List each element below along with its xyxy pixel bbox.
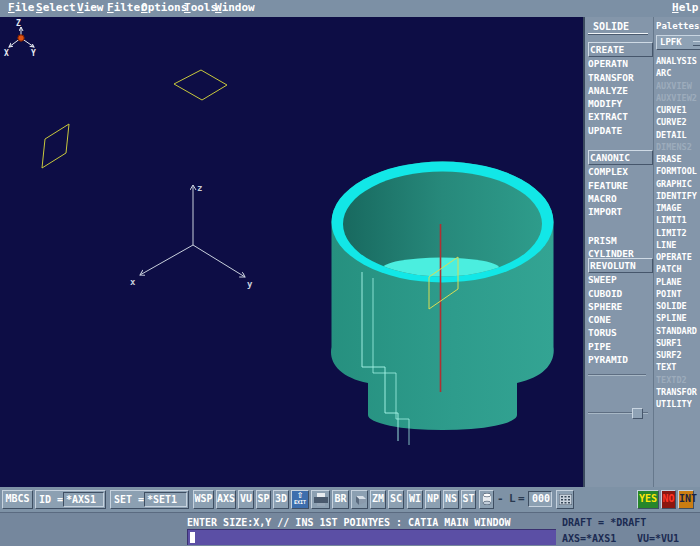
solide-item-prism[interactable]: PRISM [588,234,650,247]
palette-item-point[interactable]: POINT [656,288,700,300]
id-value-field[interactable]: *AXS1 [63,492,104,507]
command-input[interactable] [187,529,556,545]
st-button[interactable]: ST [461,490,476,509]
draft-status: DRAFT = *DRAFT [562,517,646,528]
3d-button[interactable]: 3D [273,490,289,509]
palette-item-patch[interactable]: PATCH [656,263,700,275]
palette-item-graphic[interactable]: GRAPHIC [656,178,700,190]
palette-item-image[interactable]: IMAGE [656,202,700,214]
br-button[interactable]: BR [332,490,349,509]
counter-field[interactable]: 000 [528,491,552,507]
palette-item-surf2[interactable]: SURF2 [656,349,700,361]
solide-item-pyramid[interactable]: PYRAMID [588,353,650,366]
palette-item-curve2[interactable]: CURVE2 [656,116,700,128]
solide-item-sweep[interactable]: SWEEP [588,273,650,286]
palette-item-auxview2: AUXVIEW2 [656,92,700,104]
palette-item-operate[interactable]: OPERATE [656,251,700,263]
solide-item-create[interactable]: CREATE [588,42,653,57]
menu-select[interactable]: Select [36,1,76,14]
sp-button[interactable]: SP [256,490,271,509]
package-button[interactable] [351,490,368,509]
mini-axis-label-y: Y [31,49,36,58]
solide-item-extract[interactable]: EXTRACT [588,110,650,123]
menu-file[interactable]: File [8,1,35,14]
mini-axis-label-z: Z [16,19,21,28]
menu-tools[interactable]: Tools [184,1,217,14]
menu-help[interactable]: Help [672,1,699,14]
print-button[interactable] [311,490,330,509]
revolve-solid[interactable] [331,162,554,446]
palette-item-solide[interactable]: SOLIDE [656,300,700,312]
keypad-button[interactable] [556,490,574,509]
solide-item-feature[interactable]: FEATURE [588,179,650,192]
axs-button[interactable]: AXS [216,490,236,509]
solide-item-update[interactable]: UPDATE [588,124,650,137]
exit-button[interactable]: ⇧ EXIT [291,490,309,509]
window-status: YES : CATIA MAIN WINDOW [372,517,510,528]
id-group: ID = *AXS1 [35,490,106,509]
viewport-canvas[interactable]: Z X Y z x y [0,17,583,487]
palette-item-text[interactable]: TEXT [656,361,700,373]
solide-item-analyze[interactable]: ANALYZE [588,84,650,97]
option-menu-indicator-icon [693,41,700,46]
palette-item-plane[interactable]: PLANE [656,276,700,288]
origin-point [18,35,24,41]
set-value-field[interactable]: *SET1 [144,492,187,507]
zm-button[interactable]: ZM [370,490,386,509]
palette-item-arc[interactable]: ARC [656,67,700,79]
palette-item-analysis[interactable]: ANALYSIS [656,55,700,67]
menu-view[interactable]: View [77,1,104,14]
palette-item-limit1[interactable]: LIMIT1 [656,214,700,226]
sc-button[interactable]: SC [388,490,404,509]
palette-item-limit2[interactable]: LIMIT2 [656,227,700,239]
palette-item-standard[interactable]: STANDARD [656,325,700,337]
l-label: L [509,492,516,505]
solide-scrollbar-thumb[interactable] [632,408,643,419]
mbcs-button[interactable]: MBCS [2,490,33,509]
menu-options[interactable]: Options [141,1,187,14]
np-button[interactable]: NP [425,490,441,509]
viewport-svg: Z X Y z x y [0,17,583,487]
palette-item-formtool[interactable]: FORMTOOL [656,165,700,177]
wsp-button[interactable]: WSP [193,490,214,509]
solide-item-cone[interactable]: CONE [588,313,650,326]
solide-item-operatn[interactable]: OPERATN [588,57,650,70]
palette-item-erase[interactable]: ERASE [656,153,700,165]
solide-title-underline [588,33,648,35]
wireframe-plane-2[interactable] [42,124,69,168]
palette-item-identify[interactable]: IDENTIFY [656,190,700,202]
yes-button[interactable]: YES [637,490,659,509]
solide-item-import[interactable]: IMPORT [588,205,650,218]
palette-item-utility[interactable]: UTILITY [656,398,700,410]
solide-item-transfor[interactable]: TRANSFOR [588,71,650,84]
palette-dropdown[interactable]: LPFK [656,35,700,50]
cylinder-tool-button[interactable] [479,490,494,509]
menu-bar: File Select View Filter Options Tools Wi… [0,0,700,17]
vu-button[interactable]: VU [238,490,254,509]
axs-status: AXS=*AXS1 [562,533,616,544]
palette-item-curve1[interactable]: CURVE1 [656,104,700,116]
wireframe-plane-1[interactable] [174,70,227,100]
menu-window[interactable]: Window [215,1,255,14]
palette-item-surf1[interactable]: SURF1 [656,337,700,349]
solide-item-macro[interactable]: MACRO [588,192,650,205]
solide-item-modify[interactable]: MODIFY [588,97,650,110]
int-button[interactable]: INT [678,490,694,509]
palette-item-detail[interactable]: DETAIL [656,129,700,141]
solide-item-torus[interactable]: TORUS [588,326,650,339]
ns-button[interactable]: NS [443,490,459,509]
solide-item-sphere[interactable]: SPHERE [588,300,650,313]
main-axis-label-z: z [197,183,202,193]
palette-item-spline[interactable]: SPLINE [656,312,700,324]
solide-item-canonic[interactable]: CANONIC [588,150,653,165]
solide-item-pipe[interactable]: PIPE [588,340,650,353]
solide-item-cuboid[interactable]: CUBOID [588,287,650,300]
palette-item-transfor[interactable]: TRANSFOR [656,386,700,398]
no-button[interactable]: NO [661,490,676,509]
wi-button[interactable]: WI [407,490,423,509]
solide-item-complex[interactable]: COMPLEX [588,165,650,178]
palette-item-line[interactable]: LINE [656,239,700,251]
set-group: SET = *SET1 [110,490,189,509]
solide-item-revolutn[interactable]: REVOLUTN [588,258,653,273]
set-label: SET = [114,492,144,507]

» What this task involves
What is needed is every line of the records above that contains the word "File".

» Result
menu-file[interactable]: File [8,1,35,14]
menu-bar: File Select View Filter Options Tools Wi… [0,0,700,17]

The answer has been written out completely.